Peter McInnis of the Canada Union of Public employees (CUPE) said: ‘This isn’t just about money.
‘But, monetarily, what we’re really looking at is less than the cost-of-living increase.
‘The last contract we signed with them three years ago was a concessionary one.’
‘We can’t go on like this enough is enough, lecturers need a wage rise and better terms and conditions.’
Ramsay Duff, vice-president of finance and operations for St. Francis Xavier University, said: ‘Our full offer included a 6.9 per cent increase over four years.
‘That’s consistent with regional and national settlements recently.’
The association represents 407 full- and part-time faculty, librarians, archivists, laboratory instructors, nursing school staff, writing centre employees and Coady International Institute workers.
Over 100 of the University workers are on eight-month long contracts.
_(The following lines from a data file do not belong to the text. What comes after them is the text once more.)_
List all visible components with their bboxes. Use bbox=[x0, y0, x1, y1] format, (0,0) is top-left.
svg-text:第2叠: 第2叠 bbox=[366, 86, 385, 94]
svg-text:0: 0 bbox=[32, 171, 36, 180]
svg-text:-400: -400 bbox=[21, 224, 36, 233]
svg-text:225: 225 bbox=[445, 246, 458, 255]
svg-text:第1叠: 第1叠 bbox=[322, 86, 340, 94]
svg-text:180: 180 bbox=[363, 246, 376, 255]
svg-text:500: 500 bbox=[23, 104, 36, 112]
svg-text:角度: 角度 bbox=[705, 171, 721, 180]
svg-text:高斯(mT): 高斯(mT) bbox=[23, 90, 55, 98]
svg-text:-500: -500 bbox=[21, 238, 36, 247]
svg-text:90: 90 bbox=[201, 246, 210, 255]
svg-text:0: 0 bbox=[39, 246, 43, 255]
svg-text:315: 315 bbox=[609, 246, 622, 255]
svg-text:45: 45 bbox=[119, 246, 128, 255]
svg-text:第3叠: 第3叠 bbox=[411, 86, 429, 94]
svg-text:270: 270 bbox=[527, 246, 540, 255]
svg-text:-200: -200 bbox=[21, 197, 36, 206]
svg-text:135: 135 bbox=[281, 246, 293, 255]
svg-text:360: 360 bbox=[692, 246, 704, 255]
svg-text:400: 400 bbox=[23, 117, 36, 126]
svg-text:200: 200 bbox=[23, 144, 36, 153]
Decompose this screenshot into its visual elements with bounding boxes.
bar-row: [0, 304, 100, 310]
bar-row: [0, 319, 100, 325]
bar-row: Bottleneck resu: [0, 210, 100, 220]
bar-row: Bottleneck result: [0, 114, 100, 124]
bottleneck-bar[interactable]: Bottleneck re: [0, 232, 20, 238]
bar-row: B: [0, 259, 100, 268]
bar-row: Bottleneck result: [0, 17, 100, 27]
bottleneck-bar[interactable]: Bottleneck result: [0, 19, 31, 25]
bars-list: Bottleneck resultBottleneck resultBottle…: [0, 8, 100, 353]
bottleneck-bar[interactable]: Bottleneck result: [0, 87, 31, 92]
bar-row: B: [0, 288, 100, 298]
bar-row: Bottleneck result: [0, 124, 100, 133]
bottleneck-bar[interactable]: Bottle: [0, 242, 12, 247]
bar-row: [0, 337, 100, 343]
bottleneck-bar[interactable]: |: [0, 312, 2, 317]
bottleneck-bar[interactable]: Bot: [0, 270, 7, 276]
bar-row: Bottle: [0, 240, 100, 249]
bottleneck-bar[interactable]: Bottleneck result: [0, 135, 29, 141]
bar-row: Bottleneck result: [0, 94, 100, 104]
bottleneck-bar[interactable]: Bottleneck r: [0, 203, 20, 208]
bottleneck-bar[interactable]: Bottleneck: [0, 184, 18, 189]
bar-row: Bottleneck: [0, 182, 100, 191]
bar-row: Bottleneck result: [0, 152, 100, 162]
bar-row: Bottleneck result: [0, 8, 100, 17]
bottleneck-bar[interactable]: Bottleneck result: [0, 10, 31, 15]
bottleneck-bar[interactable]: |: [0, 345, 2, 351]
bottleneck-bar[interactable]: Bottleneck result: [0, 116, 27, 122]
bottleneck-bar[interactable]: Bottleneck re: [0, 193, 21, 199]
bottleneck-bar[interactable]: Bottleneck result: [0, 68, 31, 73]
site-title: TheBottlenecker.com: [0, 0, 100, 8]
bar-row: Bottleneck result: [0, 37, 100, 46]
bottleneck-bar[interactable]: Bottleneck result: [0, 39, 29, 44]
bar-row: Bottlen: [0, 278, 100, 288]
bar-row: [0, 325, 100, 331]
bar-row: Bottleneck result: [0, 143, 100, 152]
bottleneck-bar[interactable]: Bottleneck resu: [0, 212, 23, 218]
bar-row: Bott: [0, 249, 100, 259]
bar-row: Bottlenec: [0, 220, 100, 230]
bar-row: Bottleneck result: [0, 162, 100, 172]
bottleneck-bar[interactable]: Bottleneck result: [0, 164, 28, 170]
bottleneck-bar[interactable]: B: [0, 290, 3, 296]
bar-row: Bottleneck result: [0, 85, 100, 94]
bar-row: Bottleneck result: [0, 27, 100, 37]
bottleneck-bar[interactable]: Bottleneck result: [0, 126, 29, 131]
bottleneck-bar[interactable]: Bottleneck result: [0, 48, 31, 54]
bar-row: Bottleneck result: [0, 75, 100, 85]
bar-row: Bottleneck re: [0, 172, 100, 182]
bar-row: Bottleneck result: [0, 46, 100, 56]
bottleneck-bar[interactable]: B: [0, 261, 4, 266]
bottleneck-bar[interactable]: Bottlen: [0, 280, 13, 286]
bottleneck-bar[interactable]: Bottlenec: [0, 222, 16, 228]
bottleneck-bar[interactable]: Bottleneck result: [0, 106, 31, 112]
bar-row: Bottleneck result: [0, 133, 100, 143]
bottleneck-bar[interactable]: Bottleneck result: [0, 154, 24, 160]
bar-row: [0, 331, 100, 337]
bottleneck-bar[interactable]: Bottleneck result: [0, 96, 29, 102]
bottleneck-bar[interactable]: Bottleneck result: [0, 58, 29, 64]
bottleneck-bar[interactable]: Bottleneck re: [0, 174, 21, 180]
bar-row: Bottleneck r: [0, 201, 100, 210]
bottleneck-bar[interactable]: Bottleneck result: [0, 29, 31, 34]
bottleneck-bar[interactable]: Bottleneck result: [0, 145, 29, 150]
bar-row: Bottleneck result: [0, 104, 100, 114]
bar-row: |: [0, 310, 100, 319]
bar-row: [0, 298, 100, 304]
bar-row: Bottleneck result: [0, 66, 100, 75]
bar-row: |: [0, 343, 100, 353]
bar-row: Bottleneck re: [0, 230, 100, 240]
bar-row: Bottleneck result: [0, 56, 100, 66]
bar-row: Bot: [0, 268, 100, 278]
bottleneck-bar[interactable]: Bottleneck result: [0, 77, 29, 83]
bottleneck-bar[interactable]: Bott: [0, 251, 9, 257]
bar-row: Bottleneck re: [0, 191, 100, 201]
They are asking that those contracts be extended to 10 months or a year.
According to Duff, full-time professors at the university earn $68,552 to $145,546 annually, not including benefits.
However, most professors are part-time and do not earn anywhere near this amount.
The university’s governors say that state funding has been cut by 17 per cent over the past four years and now stands at about $30 million, or 42 per cent of the university’s budget.
They have allowed the university to increase its tuition fees to its 4,000 students, from whom it generates over 50 per cent of its revenue, by over three per cent last year.
To help deal with declining funding, Duff claimed that senior administrators have taken wage rollbacks of five to 10 per cent over the past two years.
There have also been wage freezes for school administrators.
‘All the while, association members have continued to receive their increases. So we’re simply not in a position to pay (for the requested pay raises).’
Of the 78.4 per cent of union members members who took part, 79.6 per cent voted to take strike action in the autumn of 2012.
Students beginning a new term this week support their lecturers and their right to strike. Brendan Morley, a third-year philosophy student, said on Sunday that he has been watching the negotiations closely.
He said: ‘I understand the faculty’s position and support them.
‘I am against the university management attacks on lecturers and other staff.
‘Students like me find themselves struggling for money as fees keep going up.
‘The government both at state level and at national level have made massive cuts in education.
‘They want to privatise it and take it out of the public hands.
‘Lecturers support us in struggles against rising fees and we stand with them.’
• The Employment Insurance programme in Canada continues to fail unemployed workers, says a leading trade unionist.
Canadian Labour Congress President Ken Georgetti said: ‘We know that only 37.9% of unemployed Canadians actually qualify for Employment Insurance.
‘That means either there are roadblocks put in the way of people receiving benefits from an insurance programme that they paid into, or they have been out of work for so long that they have used up their benefits.’
Georgetti was commenting on the release by Statistics Canada of its Labour Force Survey for December 2012.
There were 1,357,200 unemployed Canadians in November and the unemployment rate was 7.1%.
In the 15 to 24 age group, unemployment stood at 14.1% and 47.6% of young workers are employed only part-time.
Georgetti says it is especially galling for the unemployed to be told by the federal government that there are jobs and skills shortages in Canada.
‘By latest count there are 5.3 unemployed people for every job vacancy.
‘This government and employers should be providing training and apprenticeship programmes so that unemployed workers can be better matched to the jobs that are available.’
Georgetti says that any recovery from the Great Recession of 2008-09 has been sluggish.
He added: ‘The unemployed and their families are the victims of a financial and employment crisis caused by corporate greed and mismanagement.
‘The CEOs continue to get their fat pay packages while ordinary workers, their families and communities live with the consequences.